Directions for this task: Every record, from first to last, should be written out again exactly.

Supplied records:
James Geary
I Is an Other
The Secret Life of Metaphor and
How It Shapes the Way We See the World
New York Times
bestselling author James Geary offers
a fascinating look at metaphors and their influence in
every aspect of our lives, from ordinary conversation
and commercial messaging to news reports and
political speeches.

Reply to the task:
James Geary
I Is an Other
The Secret Life of Metaphor and
How It Shapes the Way We See the World
New York Times
bestselling author James Geary offers
a fascinating look at metaphors and their influence in
every aspect of our lives, from ordinary conversation
and commercial messaging to news reports and
political speeches.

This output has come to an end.